Jakarta: Ahli Kesehatan Arifandi Sanjaya mengatakan metode Tobacco Harm Reduction (THR) menjadi pilihan dalam membantu berhenti perokok. Swedia menjadi negara pertama yang dinyatakan bebas asap rokok dengan jumlah perokok berada di bawah lima persen.
Pencapaian ini didapat setelah negara tersebut menerapkan metode Pengurangan Risiko Tembakau atau THR. “Berdasarkan yang saya amati, penggunaan THR bagi masyarakat yang teredukasi, akan mendorong orang lepas dari rokok,” kata Ahli Keseharan Arifandi Sanjaya dalam keterangannya yang dikutip, Sabtu (14/6/2025).

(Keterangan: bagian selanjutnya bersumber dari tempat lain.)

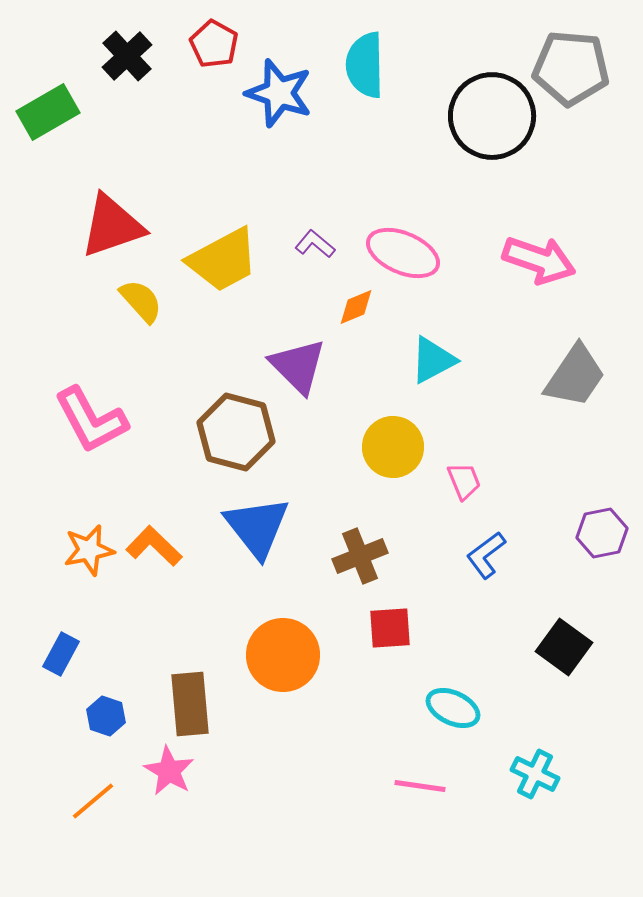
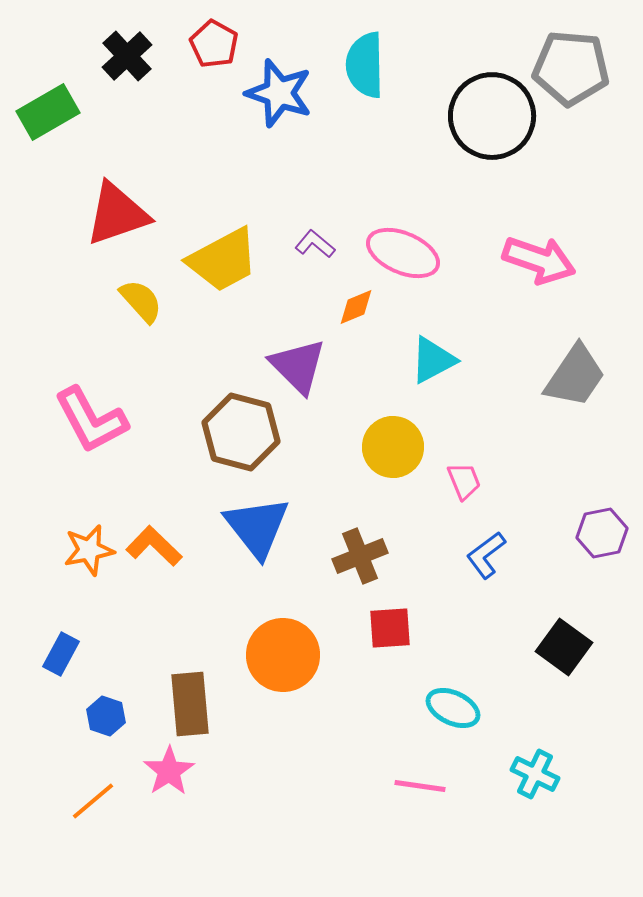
red triangle: moved 5 px right, 12 px up
brown hexagon: moved 5 px right
pink star: rotated 9 degrees clockwise
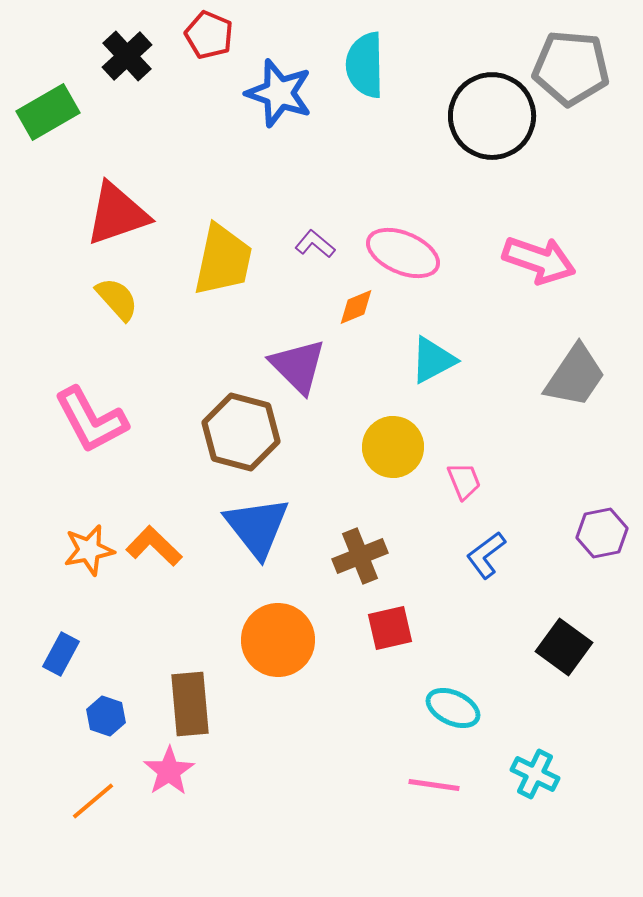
red pentagon: moved 5 px left, 9 px up; rotated 6 degrees counterclockwise
yellow trapezoid: rotated 50 degrees counterclockwise
yellow semicircle: moved 24 px left, 2 px up
red square: rotated 9 degrees counterclockwise
orange circle: moved 5 px left, 15 px up
pink line: moved 14 px right, 1 px up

Menurut Arifandi, pemerintah bisa memfokuskan metode ini agar angka perokok bisa turun. “Menurut saya, memang harusnya ada satu divisi yang berhubungan dengan harm reduction ini di Indonesia,” kata Arifandi.

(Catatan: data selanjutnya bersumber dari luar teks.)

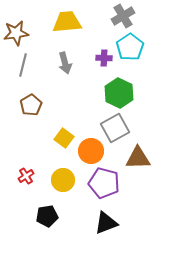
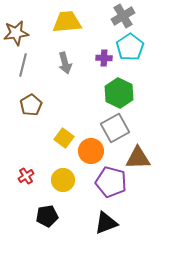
purple pentagon: moved 7 px right, 1 px up
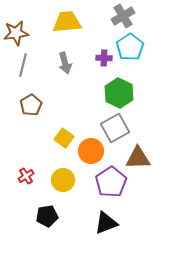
purple pentagon: rotated 24 degrees clockwise
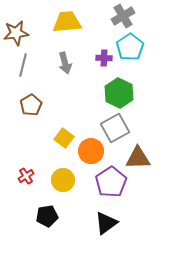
black triangle: rotated 15 degrees counterclockwise
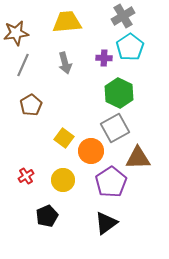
gray line: rotated 10 degrees clockwise
black pentagon: rotated 15 degrees counterclockwise
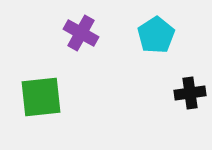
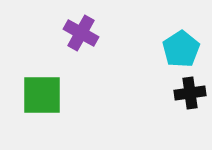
cyan pentagon: moved 25 px right, 14 px down
green square: moved 1 px right, 2 px up; rotated 6 degrees clockwise
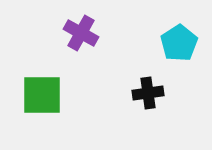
cyan pentagon: moved 2 px left, 6 px up
black cross: moved 42 px left
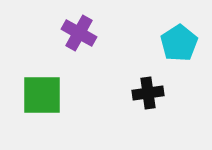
purple cross: moved 2 px left
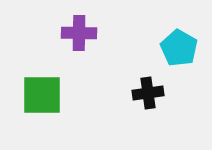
purple cross: rotated 28 degrees counterclockwise
cyan pentagon: moved 5 px down; rotated 9 degrees counterclockwise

Pendekatan ini kata Arifandi tetap menekankan bahwa berhenti adalah pilihan terbaik. Namun,keberadaan produk alternatif mendorong penggunaan produk yang lebih rendah risiko.

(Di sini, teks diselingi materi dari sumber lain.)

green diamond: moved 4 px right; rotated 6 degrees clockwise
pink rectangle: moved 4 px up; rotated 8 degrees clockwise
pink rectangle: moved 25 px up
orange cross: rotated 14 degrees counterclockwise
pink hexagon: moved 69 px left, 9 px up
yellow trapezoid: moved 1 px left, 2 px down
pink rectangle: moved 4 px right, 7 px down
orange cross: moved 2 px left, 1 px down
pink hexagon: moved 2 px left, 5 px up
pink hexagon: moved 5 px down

Arifandi menjelaskan bahwa efektivitas metode ini bergantung pada banyak faktor, salah satunyapenggunaan produk alternatif yang mengeluarkan uap. Hal ini tak terlepas dari adanya kebiasaan yang dilakukan saat merokok, yang membuat proses peralihan berjalan lancar.
Selain itu, keberadaan perasa dalam produk alternatif membuat pengguna menjauh dari produk tembakau. Meskipun begitu, perasa dalam produk alternatif bukan diciptakan untuk menarik minat non-perokok, melainkan untuk dimanfaatkan oleh perokok.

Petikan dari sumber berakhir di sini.